■ **Exercise directions**:
The listing below holds a line with "06 May 2026" and a later line with "world-known Las Ramblas, the old quarter, the". Write out those two lines and every line between them, exactly, and nothing else.
────────
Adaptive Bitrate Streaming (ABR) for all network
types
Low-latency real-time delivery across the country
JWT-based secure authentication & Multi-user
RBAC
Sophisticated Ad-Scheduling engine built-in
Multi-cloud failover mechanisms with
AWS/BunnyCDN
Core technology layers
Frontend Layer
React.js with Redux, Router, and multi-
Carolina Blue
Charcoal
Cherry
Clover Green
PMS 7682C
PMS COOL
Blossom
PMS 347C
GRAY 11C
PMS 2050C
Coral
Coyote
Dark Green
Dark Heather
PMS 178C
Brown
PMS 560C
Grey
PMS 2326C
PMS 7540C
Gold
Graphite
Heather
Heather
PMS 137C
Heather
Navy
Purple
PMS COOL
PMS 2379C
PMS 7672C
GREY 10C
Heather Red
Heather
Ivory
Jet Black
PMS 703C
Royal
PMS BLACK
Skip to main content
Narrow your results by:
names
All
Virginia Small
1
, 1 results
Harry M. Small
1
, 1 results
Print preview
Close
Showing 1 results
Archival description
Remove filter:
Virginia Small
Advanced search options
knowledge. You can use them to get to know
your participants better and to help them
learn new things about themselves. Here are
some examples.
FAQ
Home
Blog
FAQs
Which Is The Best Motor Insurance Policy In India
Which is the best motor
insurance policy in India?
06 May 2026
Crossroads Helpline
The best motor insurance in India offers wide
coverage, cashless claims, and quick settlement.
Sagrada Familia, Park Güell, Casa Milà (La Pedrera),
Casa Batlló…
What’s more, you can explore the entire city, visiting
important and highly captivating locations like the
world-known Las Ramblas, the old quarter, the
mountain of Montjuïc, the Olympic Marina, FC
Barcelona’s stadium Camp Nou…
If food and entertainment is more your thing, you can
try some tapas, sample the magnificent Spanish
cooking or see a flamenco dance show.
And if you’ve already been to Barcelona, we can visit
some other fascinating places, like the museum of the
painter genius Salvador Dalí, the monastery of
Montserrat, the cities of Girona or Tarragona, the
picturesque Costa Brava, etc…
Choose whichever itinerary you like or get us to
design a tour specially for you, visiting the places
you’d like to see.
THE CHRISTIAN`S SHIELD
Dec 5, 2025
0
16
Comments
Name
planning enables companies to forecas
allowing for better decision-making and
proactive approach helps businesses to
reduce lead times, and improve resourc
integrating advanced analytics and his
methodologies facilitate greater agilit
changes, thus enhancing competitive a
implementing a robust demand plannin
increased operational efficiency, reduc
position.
────────
■ **Result of this task**:
06 May 2026
Crossroads Helpline
The best motor insurance in India offers wide
coverage, cashless claims, and quick settlement.
Sagrada Familia, Park Güell, Casa Milà (La Pedrera),
Casa Batlló…
What’s more, you can explore the entire city, visiting
important and highly captivating locations like the
world-known Las Ramblas, the old quarter, the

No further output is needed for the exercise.